A ce problème qui a sans doute toujours existé, les sociétés n’ont pas toutes réagi de la même façon. Ainsi, dans l’Antiquité, Athènes et Rome donnent l’exemple de comportements contrastés.
Pourquoi ce problème a-t-il pris aujourd’hui la forme qui est la sienne dans les sociétés occidentales, où les mouvements qui regroupent des personnes homosexuelles revendiquent, au nom de l’égalité, une reconnaissance publique et juridique de ces personnes et de leurs unions ?
Ainsi, outre de possibles aménagements du droit de succession, ces groupes ne réclament pas moins que la légalisation des unions entre personnes homosexuelles à l’instar du mariage et le droit d’adoption pour les couples ainsi constitués.
Ces revendications suggèrent deux ordres d’observations.
La première concerne le diagnostic. Si ces revendications s’affirment en général avec virulence, c’est parce qu’elles sont portées par l’idéologie dominante, qui est celle du libéralisme philosophique et de l’individualisme qui fait corps avec lui. L’homme est conçu comme un individu autonome, dont la prérogative essentielle est la liberté, par quoi on entend avant tout la capacité de disposer de soi et de satisfaire ses désirs. Dans cette perspective, on voit mal comment la sexualité s’intègre dans une vocation à la communion des personnes. Ce qui demeure c’est le seul droit de l’individu à son exercice. La crise du mariage, que nous constatons à notre époque, est une conséquence, pour une part, de cette idéologie. La même logique individualiste favorise les revendications des mouvements homosexuels (1).
On comprend, et c’est notre seconde remarque, pourquoi l’Eglise doit s’opposer résolument, avec les armes qui sont les siennes, celles de la persuasion respectueuse des personnes, à une telle manière de voir. Car cette conception, dans sa logique, ne peut que conduire à la ruine du mariage et de la famille.
Le problème est d’une extrême gravité et il faut espérer que les législateurs et les gouvernements, soutenus par une opinion publique éclairée, sauront en mesurer à temps toute l’importance.
En effet, la famille est la base de toute la vie sociale, dont elle assure la stabilité ; d’une manière plus décisive peut-être, elle garantit la qualité et l’authenticité des relations interpersonnelles. Son rôle pédagogique est irremplaçable. Qu’on en soit ou non conscient, l’idéologie individualiste substitue à des relations, marquées par le don de soi et l’ouverture généreuse à la vie, des relations narcissiques. Revendiquer pour des couples homosexuels ou pour des unions de fait des droits équivalents ou semblables à ceux qui appartiennent au mariage et à la famille, c’est s’en prendre à leur essence même, telle qu’elle reflète le dessein du Créateur.

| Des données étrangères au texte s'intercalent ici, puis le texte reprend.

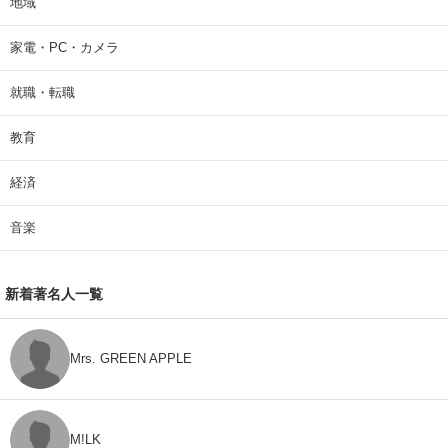
地域
家電・PC・カメラ
就職・転職
教育
経済
音楽
新着著名人一覧
Mrs. GREEN APPLE
M!LK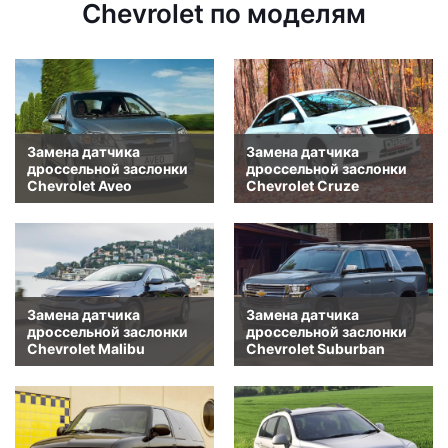
Chevrolet по моделям
Замена датчика
Замена датчика
дроссельной заслонки
дроссельной заслонки
Chevrolet Aveo
Chevrolet Cruze
Замена датчика
Замена датчика
дроссельной заслонки
дроссельной заслонки
Chevrolet Malibu
Chevrolet Suburban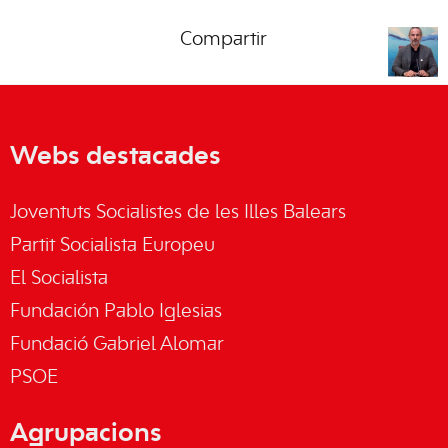
Compartir
Webs destacades
Joventuts Socialistes de les Illes Balears
Partit Socialista Europeu
El Socialista
Fundación Pablo Iglesias
Fundació Gabriel Alomar
PSOE
Agrupacions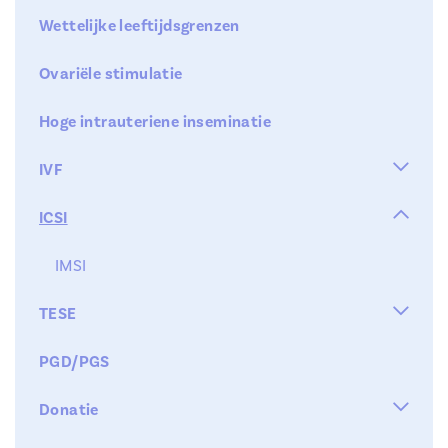
Wettelijke leeftijdsgrenzen
Ovariële stimulatie
Hoge intrauteriene inseminatie

IVF


ICSI
IVF
AHA
IMSI
Stap 1 : de hormonale stimulatie

TESE
Blastocystentransfer
Stap 2 : het oppikken van de eitjes
PGD/PGS
micro-tese
Stap 3 : de bevruchting

Donatie
Stap 4 : de terugplaatsing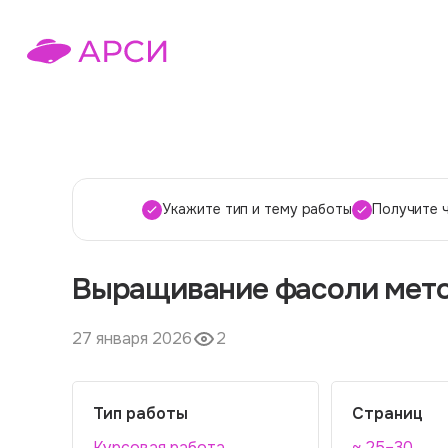
Укажите тип и тему работы
Получите 
Выращивание фасоли мет
27 января 2026
2
Тип работы
Страниц
Курсовая работа
~ 25–30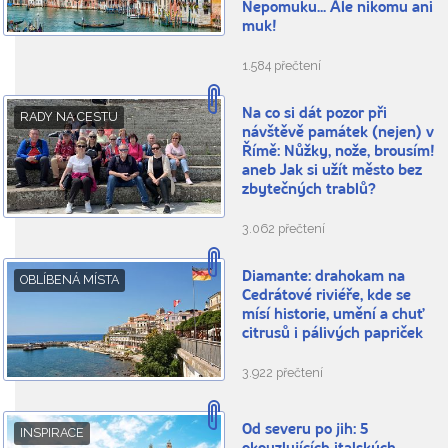
Nepomuku... Ale nikomu ani
muk!
1.584 přečtení
Na co si dát pozor při
RADY NA CESTU
návštěvě památek (nejen) v
Římě: Nůžky, nože, brousím!
aneb Jak si užít město bez
zbytečných trablů?
3.062 přečtení
Diamante: drahokam na
OBLÍBENÁ MÍSTA
Cedrátové riviéře, kde se
mísí historie, umění a chuť
citrusů i pálivých papriček
3.922 přečtení
Od severu po jih: 5
INSPIRACE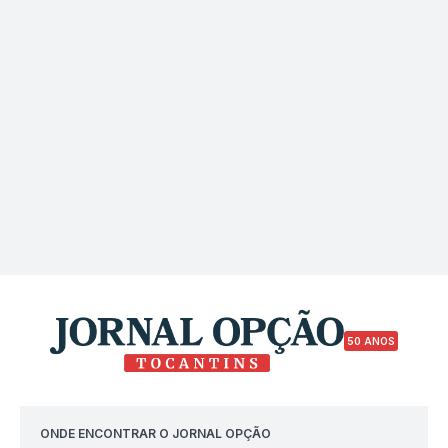
50 ANOS
ONDE ENCONTRAR O JORNAL OPÇÃO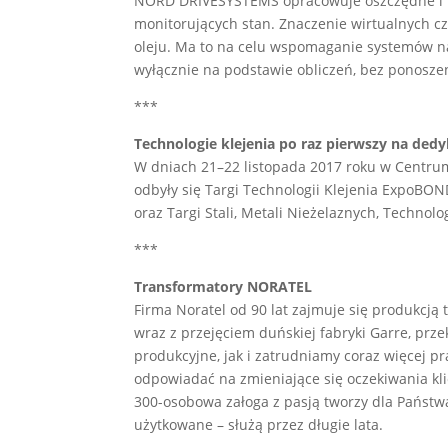
NORD DRIVESYSTEMS opracowuje oszczędne i n
monitorujących stan. Znaczenie wirtualnych cz
oleju. Ma to na celu wspomaganie systemów n
wyłącznie na podstawie obliczeń, bez ponosze
***
Technologie klejenia po raz pierwszy na ded
W dniach 21–22 listopada 2017 roku w Centr
odbyły się Targi Technologii Klejenia ExpoB
oraz Targi Stali, Metali Nieżelaznych, Technolo
***
Transformatory NORATEL
Firma Noratel od 90 lat zajmuje się produkcją 
wraz z przejęciem duńskiej fabryki Garre, prz
produkcyjne, jak i zatrudniamy coraz więcej p
odpowiadać na zmieniające się oczekiwania kl
300-osobowa załoga z pasją tworzy dla Państwa
użytkowane – służą przez długie lata.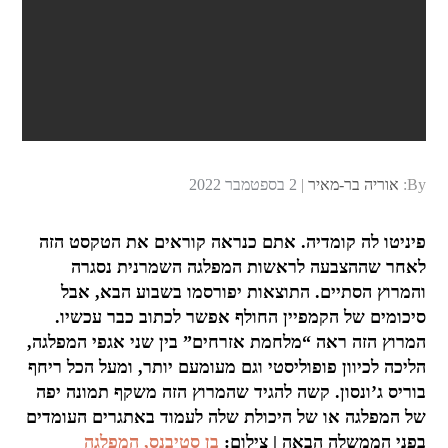
Posted
By:
אוריה בר-מאיר
2 בספטמבר 2022
on
פיניטו לה קומדיה. אתם כנראה קוראים את הטקסט הזה
לאחר שההצבעה לראשות המפלגה השמרנית נסגרה
והמרוץ הסתיים. התוצאות יפורסמו בשבוע הבא, אבל
סיכומים של הקמפיין החולף אפשר לכתוב כבר עכשיו.
המרוץ הזה ראה “מלחמת אזרחים” בין שני אגפי המפלגה,
הליכה לכיוון פופוליסטי וגם מעומעם יותר, ומעל הכל ריחף
בוריס ג’ונסון. קשה להגיד שהמרוץ הזה משקף תמונה יפה
של המפלגה או של היכולת שלה לעמוד באתגרים העומדים
בפני הממשלה הבאה | צילום:
בן סטיבנס, המפלגה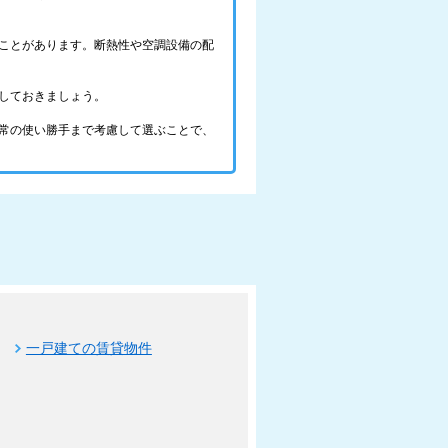
ことがあります。断熱性や空調設備の配
しておきましょう。
常の使い勝手まで考慮して選ぶことで、
一戸建ての賃貸物件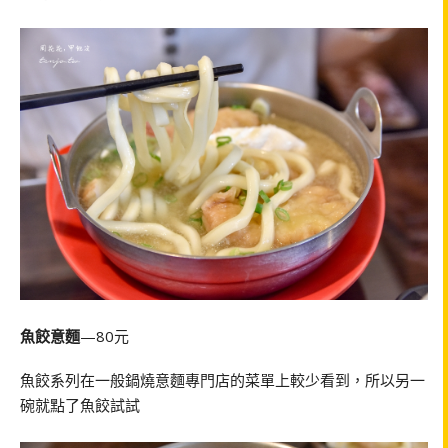
魚餃意麵
—80元
魚餃系列在一般鍋燒意麵專門店的菜單上較少看到，所以另一
碗就點了魚餃試試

Aux chrétiens il revient de témoigner de la vérité de l’affirmation de
Gaudium et spes (n. 12, § 4) : la société de l’homme et de la femme dans le mariage est
« l’expression première de la communion des personnes », sans pour autant que cela comporte des exclusions, mais au contraire ouvre les cœurs au sens de l’accueil.
III.- Un des buts du document que nous présentons est d’éclairer l’action des hommes politiques catholiques en indiquant les lignes de conduite conformes à la conscience chrétienne, quand ils se trouveront confrontés à des projets de loi concernent ce problème (cf. n. 1) (4).
Le critère de jugement moral à porter en ces matières est la vérité naturelle sur le mariage, confirmée par la Révélation, notamment dans les récits bibliques de la création :
« Dans le dessein du Créateur, la complémentarité des sexes et la fécondité appartiennent (…) à la nature même de l’institution du mariage » (cf. n. 3).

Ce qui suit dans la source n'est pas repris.